*Activity*.
All of the entries should be restated word for word, but without their pictures.

──────────

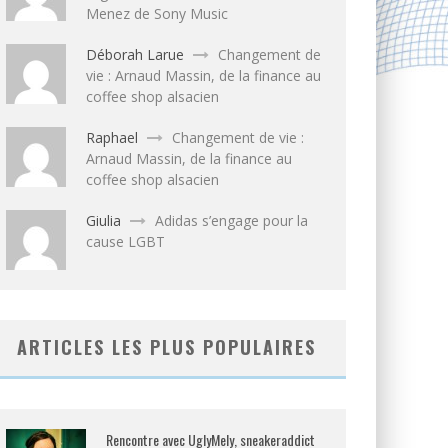
Menez de Sony Music
Déborah Larue
Changement de
vie : Arnaud Massin, de la finance au
coffee shop alsacien
Raphael
Changement de vie :
Arnaud Massin, de la finance au
coffee shop alsacien
Giulia
Adidas s’engage pour la
cause LGBT
ARTICLES LES PLUS POPULAIRES
Rencontre avec UglyMely, sneakeraddict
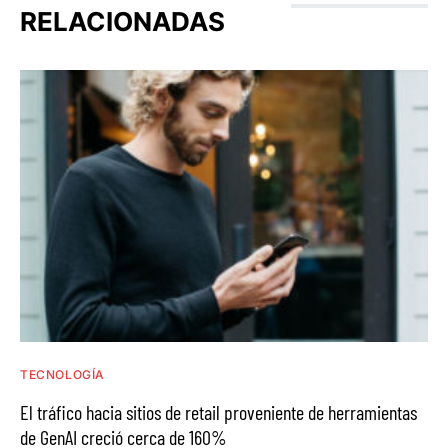
RELACIONADAS
TECNOLOGÍA
El tráfico hacia sitios de retail proveniente de herramientas
de GenAI creció cerca de 160%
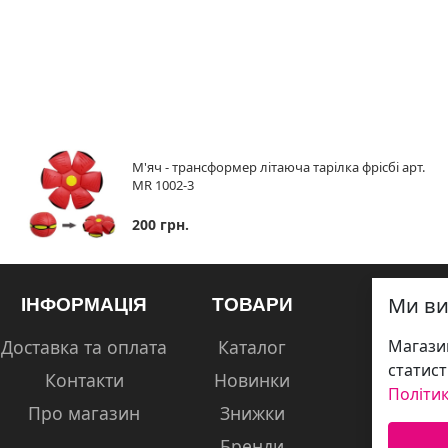
М'яч - трансформер літаюча тарілка фрісбі арт.
MR 1002-3
200 грн.
Ми ви
ІНФОРМАЦІЯ
ТОВАРИ
Доставка та оплата
Каталог
Магазин
статист
Контакти
Новинки
Політик
Про магазин
Знижки
Бренди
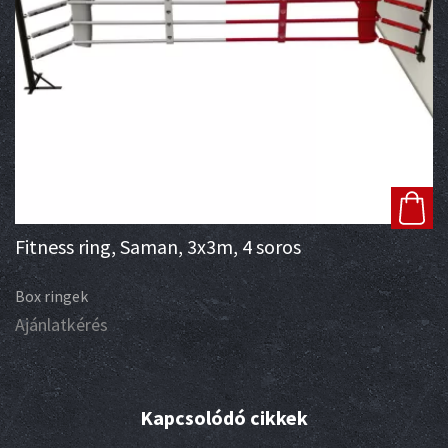
Fitness ring, Saman, 3x3m, 4 soros
Box ringek
Ajánlatkérés
Kapcsolódó cikkek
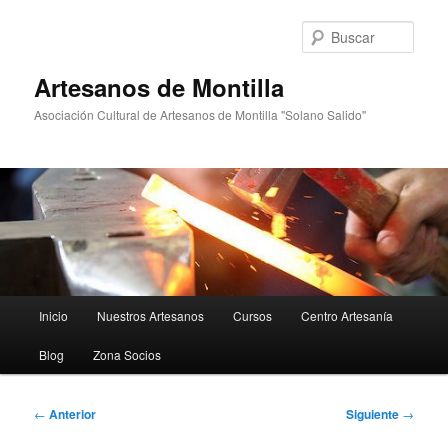
Ir
al
Busc
contenido
principal
Artesanos de Montilla
Asociación Cultural de Artesanos de Montilla "Solano Salido"
Menú
Inicio
Nuestros Artesanos
Cursos
Centro Artesanía
principal
Blog
Zona Socios
Navegación
←
Anterior
Siguiente
→
de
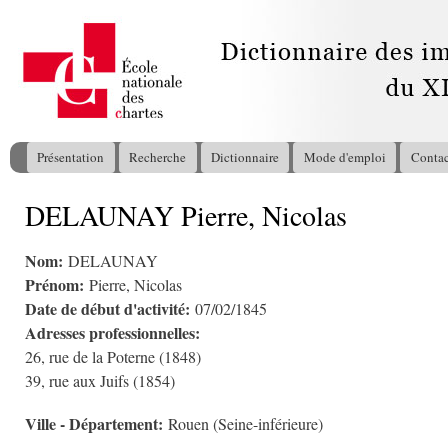
All
con
pri
Présentation
Recherche
Dictionnaire
Mode d'emploi
Contac
Menu principal
DELAUNAY Pierre, Nicolas
Vous êtes ici
Nom:
DELAUNAY
Prénom:
Pierre, Nicolas
Date de début d'activité:
07/02/1845
Adresses professionnelles:
26, rue de la Poterne (1848)
39, rue aux Juifs (1854)
Ville - Département:
Rouen (Seine-inférieure)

──────────

*Response area*.
Menez de Sony Music
Déborah Larue
Changement de
vie : Arnaud Massin, de la finance au
coffee shop alsacien
Raphael
Changement de vie :
Arnaud Massin, de la finance au
coffee shop alsacien
Giulia
Adidas s’engage pour la
cause LGBT
ARTICLES LES PLUS POPULAIRES
Rencontre avec UglyMely, sneakeraddict
RELACIONADAS
TECNOLOGÍA
El tráfico hacia sitios de retail proveniente de herramientas
de GenAI creció cerca de 160%
М'яч - трансформер літаюча тарілка фрісбі арт.
MR 1002-3
200 грн.
Ми ви
ІНФОРМАЦІЯ
ТОВАРИ
Доставка та оплата
Каталог
Магазин
статист
Контакти
Новинки
Політик
Про магазин
Знижки
Бренди
Fitness ring, Saman, 3x3m, 4 soros
Box ringek
Ajánlatkérés
Kapcsolódó cikkek
Ir
al
Busc
contenido
principal
Artesanos de Montilla
Asociación Cultural de Artesanos de Montilla "Solano Salido"
Menú
Inicio
Nuestros Artesanos
Cursos
Centro Artesanía
principal
Blog
Zona Socios
Navegación
←
Anterior
Siguiente
→
de
All
con
pri
Présentation
Recherche
Dictionnaire
Mode d'emploi
Contac
Menu principal
DELAUNAY Pierre, Nicolas
Vous êtes ici
Nom:
DELAUNAY
Prénom:
Pierre, Nicolas
Date de début d'activité:
07/02/1845
Adresses professionnelles:
26, rue de la Poterne (1848)
39, rue aux Juifs (1854)
Ville - Département:
Rouen (Seine-inférieure)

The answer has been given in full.